- _How to complete this task_:
Read the data below. Every line holding the string "Common" must be copied.

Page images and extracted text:
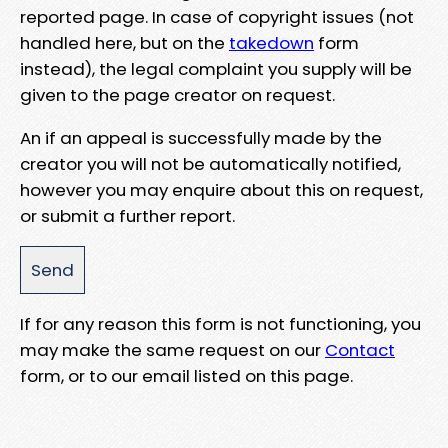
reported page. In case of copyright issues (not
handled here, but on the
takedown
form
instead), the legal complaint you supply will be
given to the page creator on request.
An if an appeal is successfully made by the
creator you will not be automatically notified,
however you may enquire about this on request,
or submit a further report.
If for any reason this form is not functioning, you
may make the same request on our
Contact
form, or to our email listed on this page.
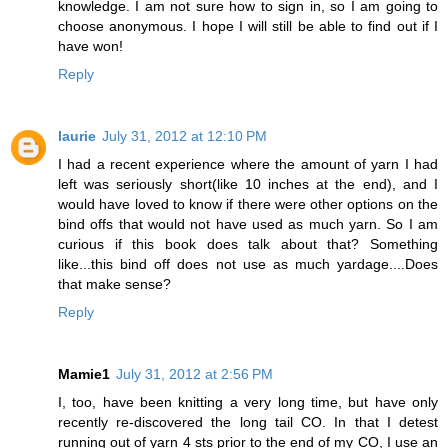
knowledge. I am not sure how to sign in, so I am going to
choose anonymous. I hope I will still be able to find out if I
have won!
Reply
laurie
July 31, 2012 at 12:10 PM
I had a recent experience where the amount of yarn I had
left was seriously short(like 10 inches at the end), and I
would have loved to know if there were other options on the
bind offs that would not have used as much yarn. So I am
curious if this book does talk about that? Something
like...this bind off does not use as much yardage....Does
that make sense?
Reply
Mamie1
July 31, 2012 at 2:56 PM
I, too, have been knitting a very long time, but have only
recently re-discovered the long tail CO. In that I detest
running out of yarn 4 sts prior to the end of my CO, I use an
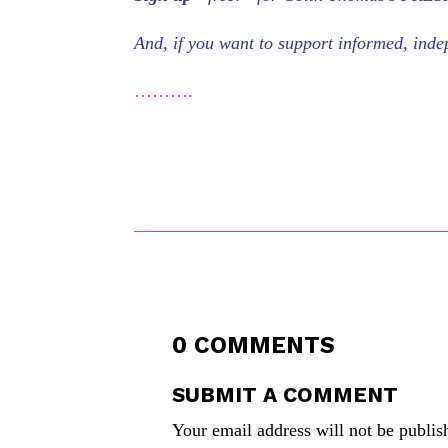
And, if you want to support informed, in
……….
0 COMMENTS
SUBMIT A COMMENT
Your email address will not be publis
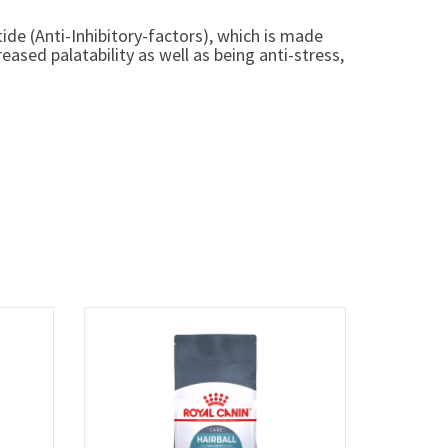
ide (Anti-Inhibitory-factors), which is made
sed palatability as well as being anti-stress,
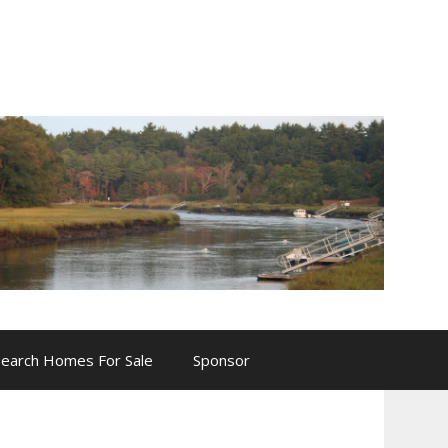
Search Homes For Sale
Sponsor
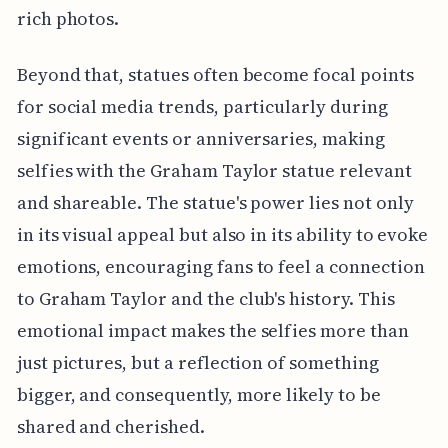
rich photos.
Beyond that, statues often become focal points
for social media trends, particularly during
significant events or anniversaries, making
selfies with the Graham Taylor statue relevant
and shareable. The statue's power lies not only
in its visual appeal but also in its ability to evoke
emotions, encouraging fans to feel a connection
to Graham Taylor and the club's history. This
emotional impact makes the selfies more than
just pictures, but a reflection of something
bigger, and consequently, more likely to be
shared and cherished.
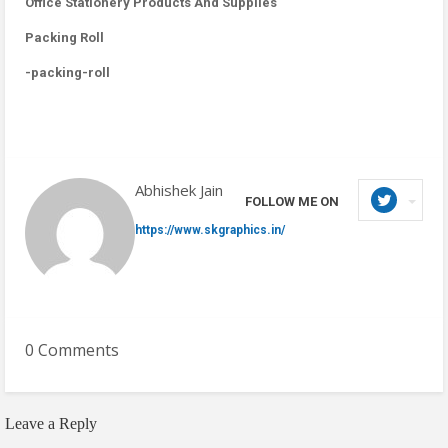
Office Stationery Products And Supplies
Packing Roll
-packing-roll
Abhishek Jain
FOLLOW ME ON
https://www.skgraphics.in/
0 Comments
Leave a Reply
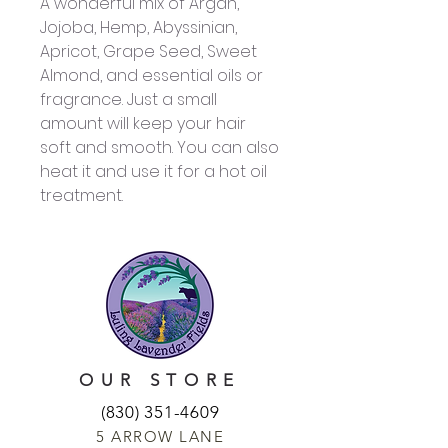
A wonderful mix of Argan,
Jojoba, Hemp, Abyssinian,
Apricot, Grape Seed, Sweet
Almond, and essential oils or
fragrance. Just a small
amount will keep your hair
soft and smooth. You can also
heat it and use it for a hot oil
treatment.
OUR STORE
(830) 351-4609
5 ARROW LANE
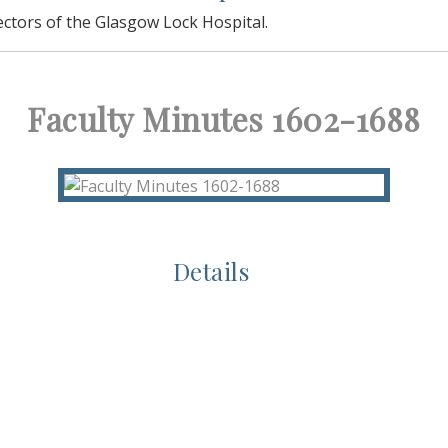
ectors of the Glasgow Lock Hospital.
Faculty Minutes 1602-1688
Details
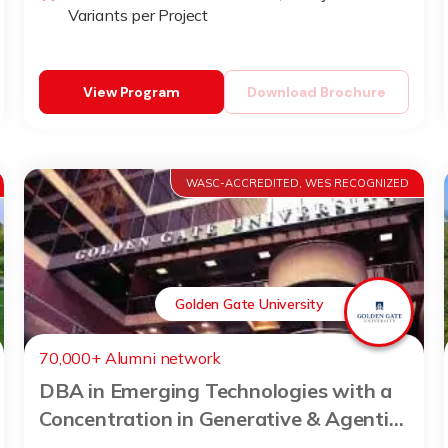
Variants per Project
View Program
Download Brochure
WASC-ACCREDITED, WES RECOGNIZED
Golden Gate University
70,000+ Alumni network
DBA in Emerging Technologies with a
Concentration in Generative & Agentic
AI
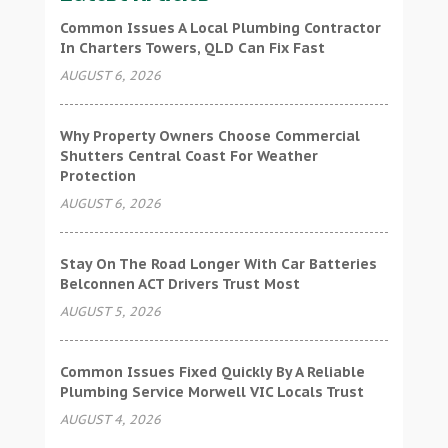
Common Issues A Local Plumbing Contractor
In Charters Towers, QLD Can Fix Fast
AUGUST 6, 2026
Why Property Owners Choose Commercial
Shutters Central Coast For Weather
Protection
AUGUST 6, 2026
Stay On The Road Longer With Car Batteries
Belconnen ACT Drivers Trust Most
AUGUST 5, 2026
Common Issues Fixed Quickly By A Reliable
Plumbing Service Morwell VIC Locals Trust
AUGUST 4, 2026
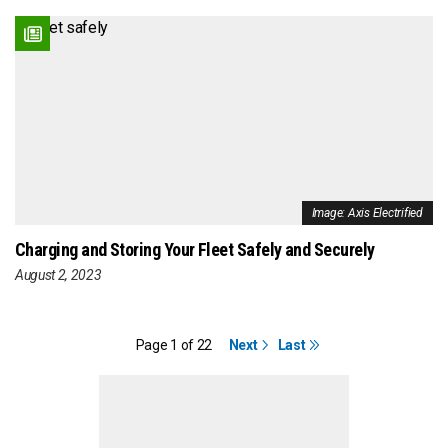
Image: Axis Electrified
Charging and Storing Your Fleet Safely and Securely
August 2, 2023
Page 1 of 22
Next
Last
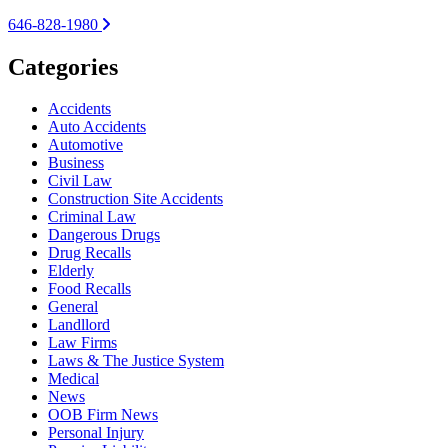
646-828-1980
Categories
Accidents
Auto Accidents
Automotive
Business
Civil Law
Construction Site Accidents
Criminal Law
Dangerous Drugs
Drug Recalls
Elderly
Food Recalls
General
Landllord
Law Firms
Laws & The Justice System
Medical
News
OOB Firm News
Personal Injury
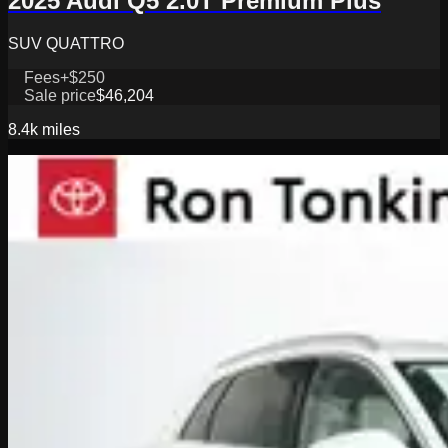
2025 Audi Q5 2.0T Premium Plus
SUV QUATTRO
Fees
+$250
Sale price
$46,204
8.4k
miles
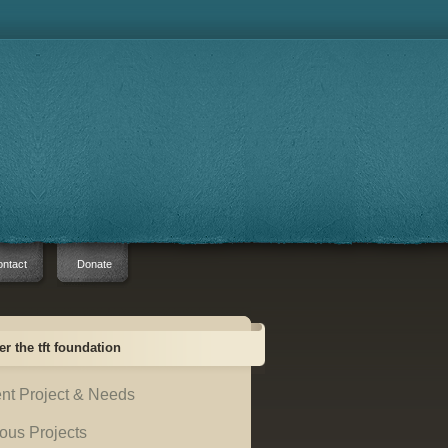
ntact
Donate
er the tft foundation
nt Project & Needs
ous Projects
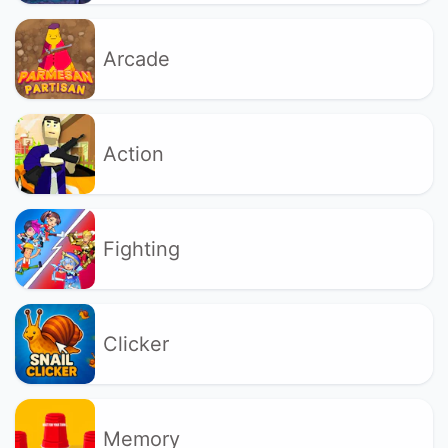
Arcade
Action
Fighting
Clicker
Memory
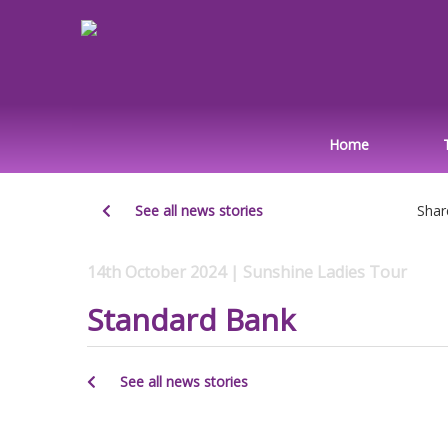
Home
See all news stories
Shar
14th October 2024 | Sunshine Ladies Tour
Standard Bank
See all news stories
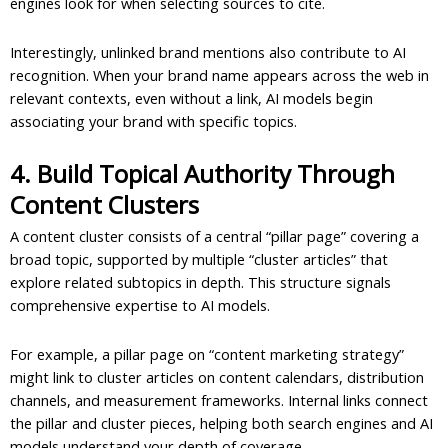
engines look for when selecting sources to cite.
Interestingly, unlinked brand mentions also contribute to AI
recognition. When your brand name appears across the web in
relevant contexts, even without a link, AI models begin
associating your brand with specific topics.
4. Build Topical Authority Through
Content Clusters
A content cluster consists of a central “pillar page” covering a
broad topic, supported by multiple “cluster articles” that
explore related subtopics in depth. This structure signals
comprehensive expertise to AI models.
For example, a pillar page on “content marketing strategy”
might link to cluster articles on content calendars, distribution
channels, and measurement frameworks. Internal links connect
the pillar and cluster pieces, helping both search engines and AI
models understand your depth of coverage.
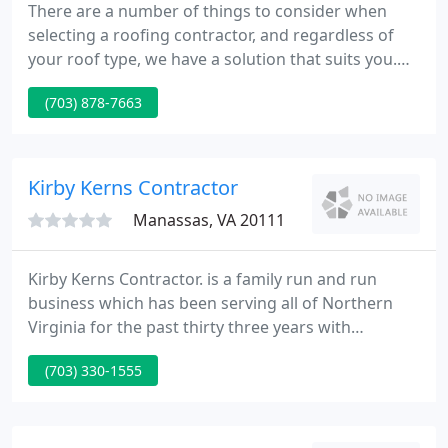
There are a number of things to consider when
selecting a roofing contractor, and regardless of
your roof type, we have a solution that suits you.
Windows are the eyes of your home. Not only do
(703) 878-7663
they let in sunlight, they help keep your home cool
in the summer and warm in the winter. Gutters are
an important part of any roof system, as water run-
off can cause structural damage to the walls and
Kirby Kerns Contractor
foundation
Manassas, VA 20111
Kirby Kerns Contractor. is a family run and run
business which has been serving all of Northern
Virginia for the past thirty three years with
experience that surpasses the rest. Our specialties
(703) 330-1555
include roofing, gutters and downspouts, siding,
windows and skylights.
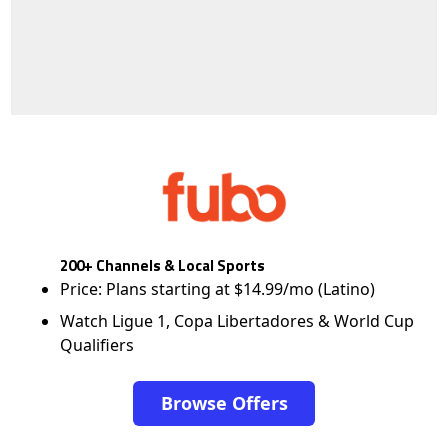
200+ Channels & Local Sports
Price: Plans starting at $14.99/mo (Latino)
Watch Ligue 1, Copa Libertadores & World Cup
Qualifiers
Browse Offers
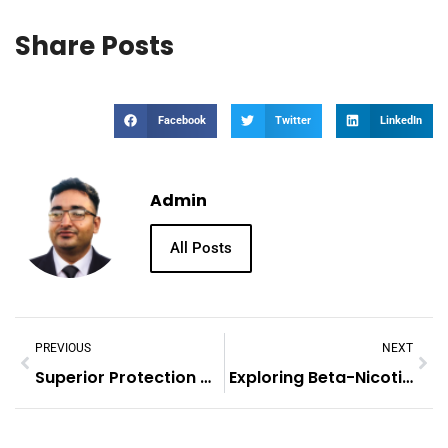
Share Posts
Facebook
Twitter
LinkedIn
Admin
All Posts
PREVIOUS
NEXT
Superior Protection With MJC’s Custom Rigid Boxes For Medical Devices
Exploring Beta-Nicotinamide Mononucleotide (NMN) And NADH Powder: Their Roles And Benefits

- _Answer below_:
Common Issues A Local Plumbing Contractor
Common Issues Fixed Quickly By A Reliable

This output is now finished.